What you will do: Without the images, write out all of the following entries exactly.

Record set:

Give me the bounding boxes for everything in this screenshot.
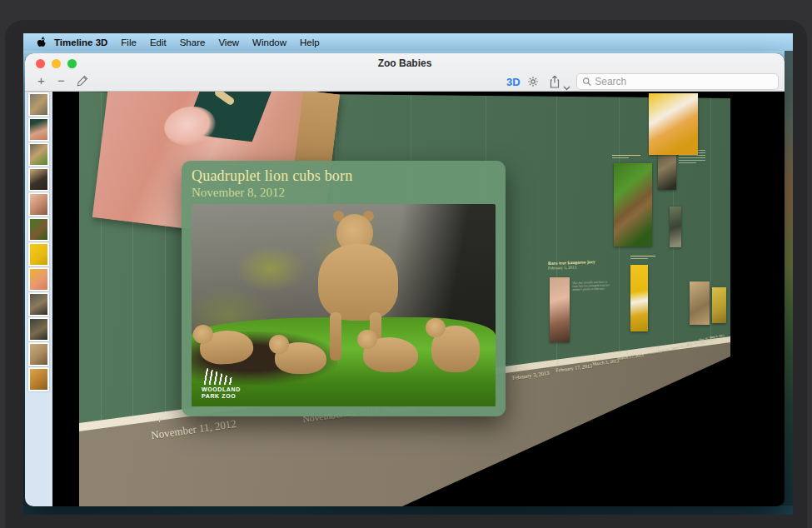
thumbnail-lion-cubs-grass[interactable] [28, 142, 49, 167]
wall-event-title-lines [630, 256, 655, 261]
app-window: Zoo Babies + − 3D [25, 53, 785, 506]
thumbnail-anteater-on-sand[interactable] [28, 342, 49, 366]
photo-lion-cub [275, 342, 326, 374]
menu-item-window[interactable]: Window [252, 37, 286, 47]
event-date: November 8, 2012 [192, 186, 496, 200]
thumbnail-gazelle-with-keeper[interactable] [28, 317, 49, 341]
settings-gear-icon[interactable] [526, 75, 540, 92]
traffic-lights [36, 59, 77, 68]
desktop-wallpaper-bottom [23, 506, 793, 515]
search-icon [582, 77, 591, 87]
photo-lion-cub [363, 337, 418, 372]
menu-app-name[interactable]: Timeline 3D [54, 37, 107, 47]
menu-bar: Timeline 3D File Edit Share View Window … [23, 33, 793, 51]
thumbnail-sidebar [25, 92, 52, 506]
wall-event-photo-small[interactable] [670, 207, 681, 247]
zoo-logo-line1: WOODLAND [202, 386, 241, 393]
share-icon[interactable] [548, 75, 561, 92]
event-photo-lion-cubs: WOODLAND PARK ZOO [192, 204, 496, 406]
window-content: November 11, 2012 November 25, 2012 Dece… [25, 92, 785, 506]
close-button[interactable] [36, 59, 45, 68]
display-bezel: Timeline 3D File Edit Share View Window … [0, 0, 812, 528]
desktop: Timeline 3D File Edit Share View Window … [23, 33, 793, 515]
thumbnail-tapir-nursing[interactable] [28, 192, 49, 217]
menu-item-view[interactable]: View [218, 37, 239, 47]
thumbnail-kangaroo-hand-feeding[interactable] [28, 117, 49, 142]
zoom-button[interactable] [67, 59, 77, 68]
featured-event-card[interactable]: Quadruplet lion cubs born November 8, 20… [182, 161, 506, 416]
apple-menu-icon[interactable] [35, 36, 46, 48]
wall-event-photo-on-yellow[interactable] [630, 265, 648, 331]
view-mode-3d-button[interactable]: 3D [506, 76, 521, 88]
thumbnail-piglet-snout[interactable] [28, 267, 49, 291]
search-field[interactable] [576, 73, 779, 90]
wall-event-photo-near-base[interactable] [690, 281, 710, 325]
window-header: Zoo Babies + − 3D [25, 53, 785, 92]
remove-event-button[interactable]: − [57, 73, 65, 88]
wall-event-photo-yellow-top[interactable] [649, 93, 698, 155]
thumbnail-tiger-cubs-on-log[interactable] [28, 217, 49, 242]
thumbnail-giraffe-calf[interactable] [28, 367, 49, 391]
wall-event-photo-kangaroo-joey[interactable] [550, 277, 570, 342]
edit-pencil-icon[interactable] [77, 74, 89, 91]
event-title: Quadruplet lion cubs born [192, 167, 496, 185]
woodland-park-zoo-logo: WOODLAND PARK ZOO [202, 368, 241, 400]
add-event-button[interactable]: + [37, 73, 45, 88]
zebra-stripes-icon [202, 368, 233, 385]
menu-item-help[interactable]: Help [300, 37, 320, 47]
thumbnail-sloth-bear-cubs[interactable] [28, 167, 49, 192]
wall-event-caption: This joey actually was born in June, but… [572, 280, 614, 291]
thumbnail-animal-on-yellow[interactable] [28, 242, 49, 266]
menu-item-edit[interactable]: Edit [150, 37, 167, 47]
minimize-button[interactable] [52, 59, 61, 68]
wall-event-photo-tiger-cubs-log[interactable] [614, 163, 652, 247]
photo-lion-cub [431, 326, 480, 372]
menu-item-file[interactable]: File [121, 37, 137, 47]
wall-event-title-lines [612, 155, 640, 160]
thumbnail-lion-cubs-on-rock[interactable] [28, 92, 49, 117]
timeline-3d-scene[interactable]: November 11, 2012 November 25, 2012 Dece… [52, 92, 785, 506]
wall-event-photo-near-base[interactable] [712, 287, 726, 323]
desktop-wallpaper-right [785, 33, 793, 515]
search-input[interactable] [595, 76, 773, 87]
window-title: Zoo Babies [25, 57, 785, 69]
menu-item-share[interactable]: Share [180, 37, 206, 47]
thumbnail-meerkat-group[interactable] [28, 292, 49, 316]
zoo-logo-line2: PARK ZOO [202, 393, 241, 400]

Solution to the problem:
Give me the bounding boxes for everything in this screenshot.
thumbnail-lion-cubs-grass[interactable] [28, 142, 49, 167]
wall-event-title-lines [630, 256, 655, 261]
app-window: Zoo Babies + − 3D [25, 53, 785, 506]
thumbnail-anteater-on-sand[interactable] [28, 342, 49, 366]
photo-lion-cub [275, 342, 326, 374]
menu-item-window[interactable]: Window [252, 37, 286, 47]
event-date: November 8, 2012 [192, 186, 496, 200]
thumbnail-gazelle-with-keeper[interactable] [28, 317, 49, 341]
settings-gear-icon[interactable] [526, 75, 540, 92]
traffic-lights [36, 59, 77, 68]
desktop-wallpaper-bottom [23, 506, 793, 515]
search-icon [582, 77, 591, 87]
photo-lion-cub [363, 337, 418, 372]
menu-app-name[interactable]: Timeline 3D [54, 37, 107, 47]
menu-bar: Timeline 3D File Edit Share View Window … [23, 33, 793, 51]
thumbnail-sidebar [25, 92, 52, 506]
wall-event-photo-small[interactable] [670, 207, 681, 247]
zoo-logo-line1: WOODLAND [202, 386, 241, 393]
share-icon[interactable] [548, 75, 561, 92]
event-photo-lion-cubs: WOODLAND PARK ZOO [192, 204, 496, 406]
window-content: November 11, 2012 November 25, 2012 Dece… [25, 92, 785, 506]
close-button[interactable] [36, 59, 45, 68]
display-bezel: Timeline 3D File Edit Share View Window … [0, 0, 812, 528]
desktop: Timeline 3D File Edit Share View Window … [23, 33, 793, 515]
thumbnail-tapir-nursing[interactable] [28, 192, 49, 217]
menu-item-view[interactable]: View [218, 37, 239, 47]
thumbnail-kangaroo-hand-feeding[interactable] [28, 117, 49, 142]
zoom-button[interactable] [67, 59, 77, 68]
featured-event-card[interactable]: Quadruplet lion cubs born November 8, 20… [182, 161, 506, 416]
apple-menu-icon[interactable] [35, 36, 46, 48]
wall-event-photo-on-yellow[interactable] [630, 265, 648, 331]
view-mode-3d-button[interactable]: 3D [506, 76, 521, 88]
thumbnail-piglet-snout[interactable] [28, 267, 49, 291]
search-field[interactable] [576, 73, 779, 90]
wall-event-photo-near-base[interactable] [690, 281, 710, 325]
window-header: Zoo Babies + − 3D [25, 53, 785, 92]
remove-event-button[interactable]: − [57, 73, 65, 88]
wall-event-photo-yellow-top[interactable] [649, 93, 698, 155]
thumbnail-tiger-cubs-on-log[interactable] [28, 217, 49, 242]
thumbnail-giraffe-calf[interactable] [28, 367, 49, 391]
wall-event-photo-kangaroo-joey[interactable] [550, 277, 570, 342]
edit-pencil-icon[interactable] [77, 74, 89, 91]
event-title: Quadruplet lion cubs born [192, 167, 496, 185]
woodland-park-zoo-logo: WOODLAND PARK ZOO [202, 368, 241, 400]
add-event-button[interactable]: + [37, 73, 45, 88]
zebra-stripes-icon [202, 368, 233, 385]
menu-item-help[interactable]: Help [300, 37, 320, 47]
thumbnail-sloth-bear-cubs[interactable] [28, 167, 49, 192]
wall-event-caption: This joey actually was born in June, but… [572, 280, 614, 291]
thumbnail-animal-on-yellow[interactable] [28, 242, 49, 266]
menu-item-edit[interactable]: Edit [150, 37, 167, 47]
minimize-button[interactable] [52, 59, 61, 68]
wall-event-photo-tiger-cubs-log[interactable] [614, 163, 652, 247]
photo-lion-cub [431, 326, 480, 372]
menu-item-file[interactable]: File [121, 37, 137, 47]
wall-event-title-lines [612, 155, 640, 160]
thumbnail-lion-cubs-on-rock[interactable] [28, 92, 49, 117]
timeline-3d-scene[interactable]: November 11, 2012 November 25, 2012 Dece… [52, 92, 785, 506]
wall-event-photo-near-base[interactable] [712, 287, 726, 323]
desktop-wallpaper-right [785, 33, 793, 515]
search-input[interactable] [595, 76, 773, 87]
window-title: Zoo Babies [25, 57, 785, 69]
menu-item-share[interactable]: Share [180, 37, 206, 47]
thumbnail-meerkat-group[interactable] [28, 292, 49, 316]
zoo-logo-line2: PARK ZOO [202, 393, 241, 400]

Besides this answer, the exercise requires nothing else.